The upswing in market valuations has led to increased competition in finding investment deals with enough payoff, the head of Canada’s largest pension fund said in an interview with BNN Bloomberg.

“Things are really competitive. While we did 275 deals over the last year globally, we have to work harder and harder to find value,” Mark Machin, chief executive of the Canada Pension Plan Investment Board (CPPIB), said Thursday.

“There are record amounts of capital and dry powder for private assets whether in private equity, or infrastructure, or real estate around the world – and valuations in public markets are generally quite full.
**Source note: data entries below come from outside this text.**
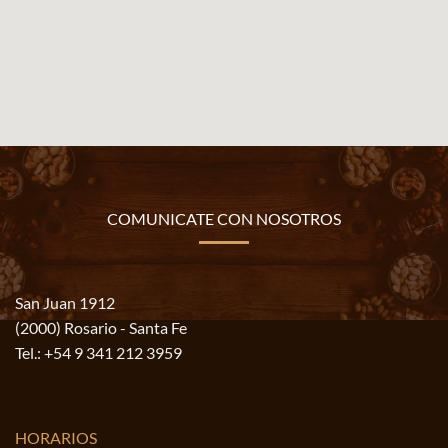
COMUNICATE CON NOSOTROS
San Juan 1912
(2000) Rosario - Santa Fe
Tel.:
+54 9 341 212 3959
HORARIOS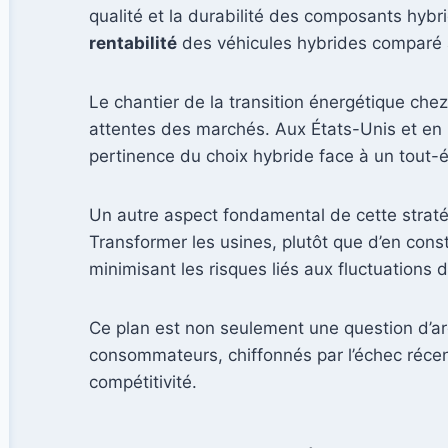
qualité et la durabilité des composants hyb
rentabilité
des véhicules hybrides comparé 
Le chantier de la transition énergétique ch
attentes des marchés. Aux États-Unis et en C
pertinence du choix hybride face à un tout-
Un autre aspect fondamental de cette straté
Transformer les usines, plutôt que d’en const
minimisant les risques liés aux fluctuations 
Ce plan est non seulement une question d’ar
consommateurs, chiffonnés par l’échec récen
compétitivité.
We have to work hard to find things that are little bit more complicated, things that take a little bit more time, to get returns that we require,” he said.

Machin added that the CPPIB’s equity exposure is its biggest risk, and will be for many years.

“We’ve had a fantastic run for five years,” Machin said.  “I think we’re going to see lower, more depressed returns on financial assets over the next few years.”

At the end of March, the CPPIB managed net assets of $356.1 billion on behalf of the Canada Pension Plan, up from $316.7 billion at the end of fiscal 2017. The fund reported a net investment return of 11.6 per cent in fiscal 2018.

Machin added that one of the CPPIB’s biggest worries is the rise of populism around the world.   

“[Populism] leads to policies that are less friendly to the flow of international investment and trade – particularly something we benefitted from tremendously,” Machin said.

“Trade and investment typically are closely connected. We want maximum opportunities to deploy our long-term capital around the world. So we hope markets stay open for investment. We keep a keen eye on whether regulations or policies will change to become less friendly.”